EXERCISE OBJECTIVE
Your answer should repeat the entries in full, exactly as given, with no pictures.

--- RECORDS FOR THE TASK Enclosed Below ---

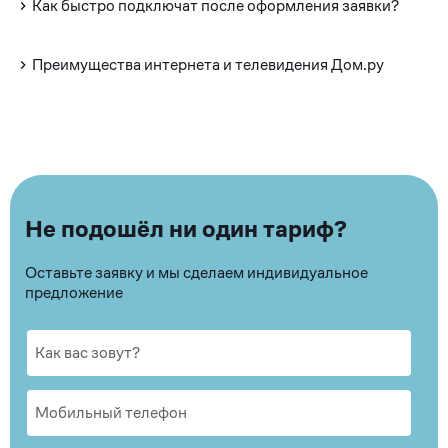
Как быстро подключат после оформления заявки?
Преимущества интернета и телевидения Дом.ру
Не подошёл ни один тариф?
Оставьте заявку и мы сделаем индивидуальное
предложение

--- End of Enclosed RECORDS FOR THE TASK ---

ANSWER FOR THE TASK
Как быстро подключат после оформления заявки?
Преимущества интернета и телевидения Дом.ру
Не подошёл ни один тариф?
Оставьте заявку и мы сделаем индивидуальное
предложение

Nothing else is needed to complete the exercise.